I know nothing about Home Assistant, but a video introduction to feeding heat pump data into emonCMS was published here recently: Vaillant eBUS hardware adapter (ebusd software) Thread - #413 by sparky77 Assuming you have data appearing as Inputs, the useful part for you (i.e. emonCMS itself) starts at 14’30".
Have you actually looked in the Docs section? It’s been expanded recently and there’s a lot about using emonCMS by itself. emonCMS user guide — OpenEnergyMonitor 0.0.1 documentation If you’re not sure about the component parts of emonCMS, the starting point is probably the 3rd ‘chapter’: Emoncms Core Concepts — OpenEnergyMonitor 0.0.1 documentation and then go back to the beginning and how to set it up.
I did send the following to another recent plea for very basic information, but there’s been no response
Collecting your data
This task is handled in the emonPi or emonBase by emonCMS, working hand-in-hand with emonHub.
Data arriving via the LAN is received directly by emonCMS and appears on the Inputs Page. Serial data received either by ISM band radio from an emonTx or emonTH, or by USB from an electricity or heat meter, inverter etc is received and reformatted by emonHub and then transferred to emonCMS, also appearing on the Inputs Page.

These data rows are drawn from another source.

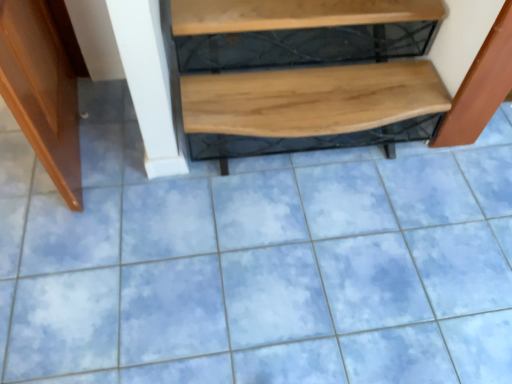 What is the approximate height of natural wood bench at center?

The height of natural wood bench at center is 12.04 inches.

This screenshot has height=384, width=512. Find the location of `shiny brown door at left`. shiny brown door at left is located at coordinates (42, 91).

In order to face wooden bench at right, should I rotate leftwards or rightwards?

To align with it, rotate right about 28.759°.

The image size is (512, 384). Identify the location of wooden at upper center. (302, 47).

Is wooden bench at right smaller than wooden at upper center?

Indeed, wooden bench at right has a smaller size compared to wooden at upper center.

How much distance is there between wooden bench at right and wooden at upper center?

wooden bench at right and wooden at upper center are 16.46 inches apart.

In the scene shown: From a real-world perspective, between wooden bench at right and wooden at upper center, who is vertically higher?

wooden at upper center.

From the image's perspective, is wooden bench at right located above wooden at upper center?

No, from the image's perspective, wooden bench at right is not above wooden at upper center.

Is wooden at upper center taller or shorter than wooden bench at right?

wooden at upper center is shorter than wooden bench at right.

Is wooden at upper center situated inside wooden bench at right or outside?

wooden at upper center is not inside wooden bench at right, it's outside.

Is wooden at upper center further to camera compared to wooden bench at right?

Yes, wooden at upper center is further from the viewer.

Would you consider wooden at upper center to be distant from wooden bench at right?

No, there isn't a large distance between wooden at upper center and wooden bench at right.

Between natural wood bench at center and shiny brown door at left, which one has smaller width?

With smaller width is shiny brown door at left.

From a real-world perspective, who is located lower, natural wood bench at center or shiny brown door at left?

natural wood bench at center, from a real-world perspective.

Is natural wood bench at center turned away from shiny brown door at left?

No, natural wood bench at center's orientation is not away from shiny brown door at left.

From the picture: Is natural wood bench at center situated inside shiny brown door at left or outside?

natural wood bench at center lies outside shiny brown door at left.

From a real-world perspective, is wooden bench at right positioned above or below natural wood bench at center?

From a real-world perspective, wooden bench at right is physically above natural wood bench at center.

Do you think wooden bench at right is within natural wood bench at center, or outside of it?

wooden bench at right is not enclosed by natural wood bench at center.

Can you confirm if wooden bench at right is wider than natural wood bench at center?

No.

Does point (510, 13) come in front of point (362, 10)?

Yes, it is in front of point (362, 10).

Considering the sizes of objects wooden at upper center and shiny brown door at left in the image provided, who is wider, wooden at upper center or shiny brown door at left?

With larger width is wooden at upper center.

In the image, there is a wooden at upper center. At what (x,y) coordinates should I click in order to perform the action: click on furniture below it (from a real-world perspective). Please return your answer as a coordinate pair (x, y). Image resolution: width=512 pixels, height=384 pixels. Looking at the image, I should click on (42, 91).

Is wooden at upper center taller or shorter than shiny brown door at left?

wooden at upper center is shorter than shiny brown door at left.

Which object is further away from the camera taking this photo, wooden at upper center or shiny brown door at left?

Positioned behind is wooden at upper center.

Which of these two, shiny brown door at left or wooden bench at right, is thinner?

With smaller width is wooden bench at right.

Looking at this image, is shiny brown door at left bigger or smaller than wooden bench at right?

In the image, shiny brown door at left appears to be larger than wooden bench at right.

Is shiny brown door at left far away from wooden bench at right?

Yes, shiny brown door at left is far from wooden bench at right.

Is wooden at upper center surrounding natural wood bench at center?

No, natural wood bench at center is located outside of wooden at upper center.

Considering the points (339, 50) and (430, 87), which point is behind, point (339, 50) or point (430, 87)?

The point (339, 50) is farther.

From a real-world perspective, relative to natural wood bench at center, is wooden at upper center vertically above or below?

From a real-world perspective, wooden at upper center is physically above natural wood bench at center.

Locate an element on the screen. This screenshot has width=512, height=384. shelf lying behind the wooden bench at right is located at coordinates (302, 47).

The image size is (512, 384). I want to click on shelf that appears above the wooden bench at right (from the image's perspective), so click(x=302, y=47).

When comparing their distances from wooden at upper center, does natural wood bench at center or wooden bench at right seem further?

wooden bench at right is further to wooden at upper center.

Based on the photo, estimate the real-world distances between objects in this image. Which object is closer to shiny brown door at left, wooden at upper center or natural wood bench at center?

Among the two, wooden at upper center is located nearer to shiny brown door at left.

From the image, which object appears to be nearer to wooden at upper center, shiny brown door at left or wooden bench at right?

wooden bench at right.

Considering their positions, is wooden at upper center positioned further to wooden bench at right than natural wood bench at center?

wooden at upper center.

Based on their spatial positions, is shiny brown door at left or natural wood bench at center closer to wooden bench at right?

natural wood bench at center is closer to wooden bench at right.

When comparing their distances from shiny brown door at left, does natural wood bench at center or wooden at upper center seem further?

Based on the image, natural wood bench at center appears to be further to shiny brown door at left.

Based on their spatial positions, is natural wood bench at center or wooden bench at right further from shiny brown door at left?

wooden bench at right is further to shiny brown door at left.

Based on their spatial positions, is shiny brown door at left or natural wood bench at center closer to wooden at upper center?

The object closer to wooden at upper center is natural wood bench at center.

The width and height of the screenshot is (512, 384). Find the location of `shelf between shiny brown door at left and natural wood bench at center from left to right`. shelf between shiny brown door at left and natural wood bench at center from left to right is located at coordinates (302, 47).

Identify the location of stairwell situated between shiny brown door at left and wooden bench at right from left to right. (305, 72).

You are a GUI agent. You are given a task and a screenshot of the screen. Output one action in this format:
    pyautogui.click(x=<x>, y=<y>)
    Task: Click on the stairwell between wooden at upper center and wooden bench at right in the horizontal direction
    This screenshot has height=384, width=512.
    Given the screenshot: What is the action you would take?
    pyautogui.click(x=305, y=72)

Find the location of a particular element. This screenshot has width=512, height=384. shelf located between shiny brown door at left and wooden bench at right in the left-right direction is located at coordinates (302, 47). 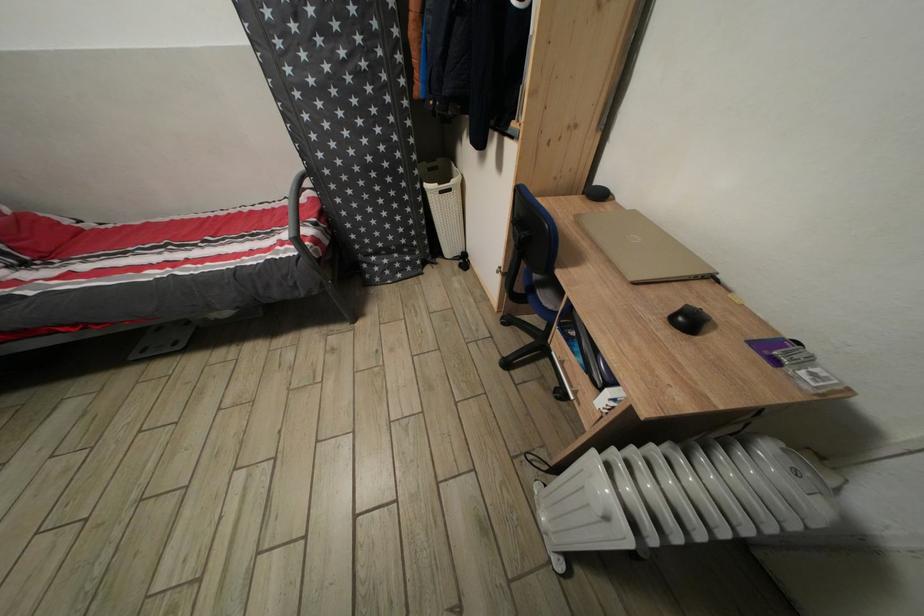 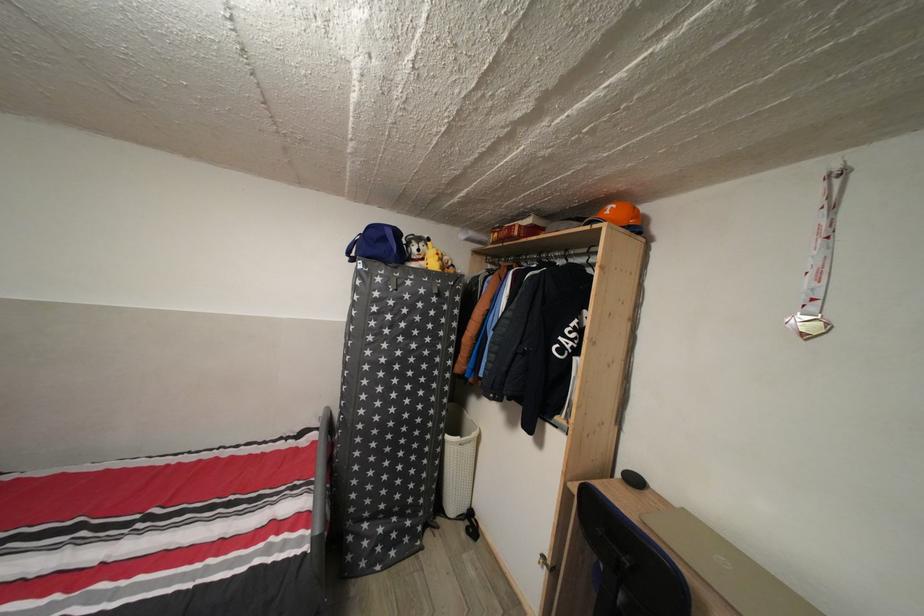 In the second image, find the point that corresponds to pixel 357 198 in the first image.

(380, 451)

The Inputs page can process the data as it is received. Many operations can be performed, a few of the more common ones are scaling (calibrating) and adding other inputs, separating imported and exported power, accumulating powers to give energy totals. At any point, the value can be “logged to feed”. This is how the data is saved.
The Feeds page is the database in which your data is stored. There are two basic types: Fixed Interval Time Series and Variable Interval Time Series. The first is best suited to data that arrives at regular fixed intervals of time, like the voltage, power and energy from an emonTx, emonTH or the emonPi itself. The second should be used when the data arrives irregularly, say from a switch closing.
When the data has been saved in a Feed, it can be accessed and viewed as a Graph (the familiar sort), a Visualisation (also a ‘graph’ but various sorts, one is animated) or various graphs, numbers and dials can be assembled on a Dashboard. The specialised Apps (My Solar, My Heatpump, etc) can be thought of as pre-programmed dashboards.
Those are the basics of emonCMS. There is a lot more to it than this.